Step 1: Start with Qualifying Candidates
Only EXCEPTIONAL and HIGH composite tier stocks get allocations:
- EXCEPTIONAL and HIGH — eligible for position sizing
- WATCHLIST — monitor only, never allocate
- NONE — skip entirely
If no stocks qualify at EXCEPTIONAL or HIGH, hold cash. An empty portfolio is a valid position.
Step 2: Check the Sizing Matrix
Position sizing is determined by composite tier multiplied by opportunity type:
| | EXCEPTIONAL | HIGH | WATCHLIST |
|---|---|---|---|
| Compounder | 15% | 8% | 0% |
| Mispricing | 12% | 6% | 0% |
| Both | 20% | 10% | 0% |
"Both" gets the largest allocation because two independent scoring signals (value + quality) provide stronger evidence. A stock qualifying on both Track A (Compounder) and Track B (Mispricing) combines durable competitive advantages with temporary market undervaluation — a rare and powerful combination.

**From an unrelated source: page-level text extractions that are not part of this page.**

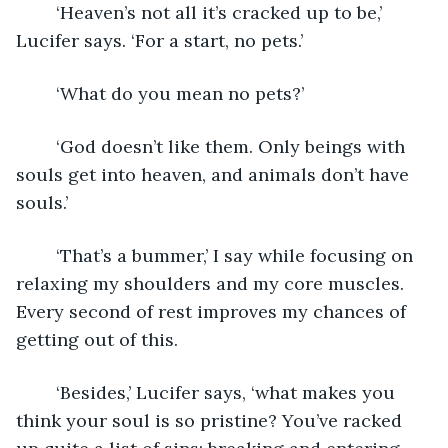
	‘Heaven’s not all it’s cracked up to be,’ 
Lucifer says. ‘For a start, no pets.’
	‘What do you mean no pets?’
	‘God doesn’t like them. Only beings with 
souls get into heaven, and animals don’t have 
souls.’
	‘That’s a bummer,’ I say while focusing on 
relaxing my shoulders and my core muscles. 
Every second of rest improves my chances of 
getting out of this.
	‘Besides,’ Lucifer says, ‘what makes you 
think your soul is so pristine? You’ve racked 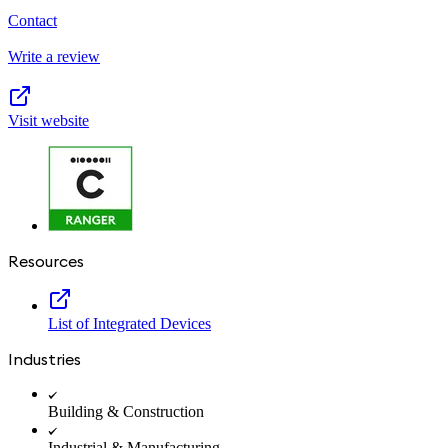
Contact
Write a review
Visit website
Resources
List of Integrated Devices
Industries
Building & Construction
Industrial & Manufacturing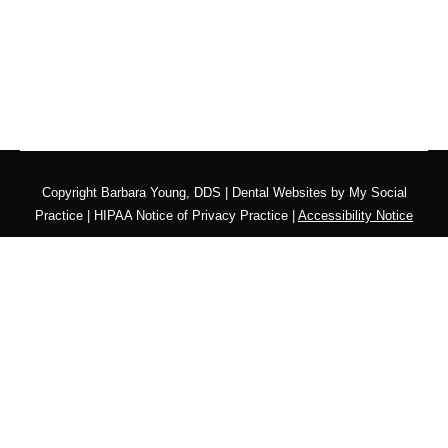
Copyright
Barbara Young, DDS |
Dental Websites
by
My Social
Practice
|
HIPAA Notice of Privacy Practice
|
Accessibility Notice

Step 3: Apply Diversification Constraints
- Maximum 10 positions per portfolio
- Watch for sector concentration — avoid loading up on one industry
- The 10-position limit is a hard cap, even if more stocks qualify
Even if multiple candidates in the same sector pass all scoring gates, consider your total sector exposure. The engine scores each stock independently — it does not automatically balance across sectors.

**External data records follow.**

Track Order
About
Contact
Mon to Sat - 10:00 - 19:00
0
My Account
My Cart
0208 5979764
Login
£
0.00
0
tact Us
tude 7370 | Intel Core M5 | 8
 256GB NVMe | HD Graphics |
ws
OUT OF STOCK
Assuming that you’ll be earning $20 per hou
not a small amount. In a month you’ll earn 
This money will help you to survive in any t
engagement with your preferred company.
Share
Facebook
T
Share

Step 4: Calculate Your Cash Position
- Cash = 100% minus the sum of all position sizes
- Cash is a deliberate position, not a failure to be fully invested
- In conservative market environments, the system may produce fewer qualifying candidates, resulting in a larger cash position
Not being fully invested is a valid output. If the engine only finds 3-4 qualifying candidates, it is telling you the opportunity set is limited. Forcing capital into marginal ideas to achieve full investment is one of the most common portfolio construction mistakes.
Building a 5-Stock Portfolio
Starting candidates from the dashboard:
- AAPL — HIGH / Compounder = 8%
- GOOG — EXCEPTIONAL / Both = 20%
- JPM — HIGH / Mispricing = 6%
- MSFT — HIGH / Compounder = 8%
- UNH — HIGH / Compounder = 8%
Total allocated: 50%
Cash position: 50%
This is normal — a 50% cash position reflects conservative composite tier sizing. The engine is expressing that half the hypothetical portfolio should be deployed across these 5 candidates, with the remaining capital held in reserve.
Step 5: Review and Rebalance
- Check weekly for composite tier changes
- If a stock drops from HIGH to WATCHLIST, reduce to 0%
- If a stock is eliminated, exit the position
- Don't rebalance on minor score fluctuations — wait for composite tier changes
A change in composite tier (e.g., HIGH to EXCEPTIONAL) is meaningful. A small change in composite score within the same composite tier is usually noise. See the Weekly Review Process guide for a structured approach.
Position sizing transparency
Check any EXCEPTIONAL stock on the dashboard. The suggested position size will be larger than a HIGH stock of the same opportunity type. WATCHLIST stocks always show 0% allocation.
Common Pitfalls
- Don't allocate to WATCHLIST stocks — the system explicitly recommends 0%. If a stock hasn't cleared enough scoring gates, the engine is saying it does not warrant capital allocation yet.
- Don't fill a 10-position portfolio for the sake of being "fully invested" — quality matters more than quantity. A 4-position portfolio with high-scoring beats a 10-position portfolio with diluted evidence.
- Don't ignore sector concentration — diversification matters even among high-scoring picks. Three strong candidates from the same sector significantly increase your exposure to sector-specific events.
- Don't fight the cash position — if the system produces few qualifying candidates, that's information. The engine is telling you the opportunity set is limited.